While offline cold wallets protect assets from direct remote hacking, the agency acknowledged that modern threat actors have adapted to this by targeting the human and operational infrastructure supporting digital asset management.
Other analysts noted that the CSSA framework will require exchanges to systematically evaluate different aspects of their security domains, be it technical infrastructure (such as wallet security and network architecture), human and operational risks (including employee training and phishing protocols), third party vendor management, and data integrity protections, which have to be compliant with Japan’s Personal Information Protection Act.
This shift comes as a result of several high-profile breaches in 2024 that exposed these vulnerabilities. The guidelines in particular focus on attacks that bypass technological defenses by compromising employees through phishing campaigns or infiltrating service providers and contractors who maintain access to exchange systems.
Three-pillar framework demands industry-wide participation
The successful implementation of this new policy rests on three pillars that combine to create a multi-layer defense system. They include self-help, mutual help, and public help, and these pillars will address different aspects while working together to strengthen the industry’s security system.
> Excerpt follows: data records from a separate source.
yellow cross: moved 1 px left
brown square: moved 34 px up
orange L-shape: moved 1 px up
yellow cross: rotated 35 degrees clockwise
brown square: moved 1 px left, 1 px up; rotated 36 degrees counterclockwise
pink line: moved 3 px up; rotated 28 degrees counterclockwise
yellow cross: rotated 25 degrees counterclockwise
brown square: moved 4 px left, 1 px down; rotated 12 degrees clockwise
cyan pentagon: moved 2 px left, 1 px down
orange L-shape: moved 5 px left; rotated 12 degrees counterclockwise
The “self-help” pillar places primary responsibility on individual exchanges to secure their own operations. It will start in the fiscal year 2026 (April 1) and will require all registered cryptocurrency exchanges to conduct the mandatory assessments mentioned earlier.
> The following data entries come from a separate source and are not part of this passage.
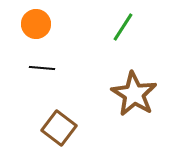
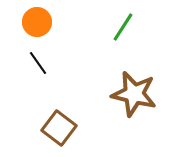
orange circle: moved 1 px right, 2 px up
black line: moved 4 px left, 5 px up; rotated 50 degrees clockwise
brown star: rotated 18 degrees counterclockwise
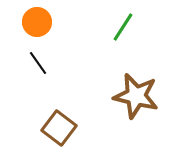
brown star: moved 2 px right, 2 px down
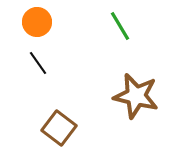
green line: moved 3 px left, 1 px up; rotated 64 degrees counterclockwise
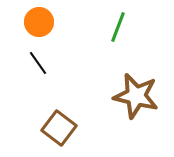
orange circle: moved 2 px right
green line: moved 2 px left, 1 px down; rotated 52 degrees clockwise
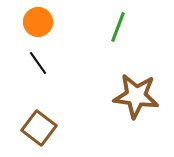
orange circle: moved 1 px left
brown star: rotated 6 degrees counterclockwise
brown square: moved 20 px left
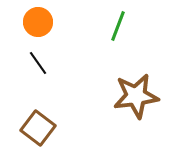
green line: moved 1 px up
brown star: rotated 15 degrees counterclockwise
brown square: moved 1 px left
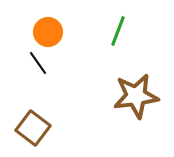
orange circle: moved 10 px right, 10 px down
green line: moved 5 px down
brown square: moved 5 px left
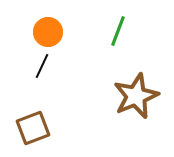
black line: moved 4 px right, 3 px down; rotated 60 degrees clockwise
brown star: rotated 15 degrees counterclockwise
brown square: rotated 32 degrees clockwise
The “mutual assistance” pillar uses collective intelligence backed by industry collaboration. The FSA will help strengthen the security committee functions of the Japan Virtual and Crypto Assets Exchange Association (JVCEA), while encouraging exchanges to actively participate in information sharing so that threats, attack patterns, and defensive strategies can be communicated better across the sector.
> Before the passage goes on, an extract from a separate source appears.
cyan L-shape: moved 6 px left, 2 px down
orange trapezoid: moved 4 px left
As such, if one exchange identifies a new social engineering strategy or another vulnerability, that intelligence will become available to protect other operators before they experience something similar.
Finally, the “public help” pillar will see the FSA continuing the international joint blockchain research on emerging threats that it began in the fiscal year 2025, as well as involving the entire crypto exchange sector in the “Delta Wall,” a joint cybersecurity exercise for financial organizations, within three years of the policy’s adoption.
What’s next for exchanges operating in Japan?
During the 2026 fiscal year, the FSA plans to conduct real penetration tests on specific operators and may hire ethical hackers to attempt intrusions into live exchange systems.
These authorized attacks will identify vulnerabilities before malicious hackers can exploit them, with findings shared confidentially to help affected exchanges patch any weaknesses. This will help provide an objective measure of monitoring that may have been overlooked during self-assessments.
The three-pillar structure creates accountability at every level, with exchanges bearing primary responsibility for their own security (self-help), the industry sharing collective intelligence and raising standards (mutual help), and governmental oversight, testing and support (public help).
The FSA believes this will herald a stronger, more adaptive ecosystem capable of defending itself against current threats and future ones.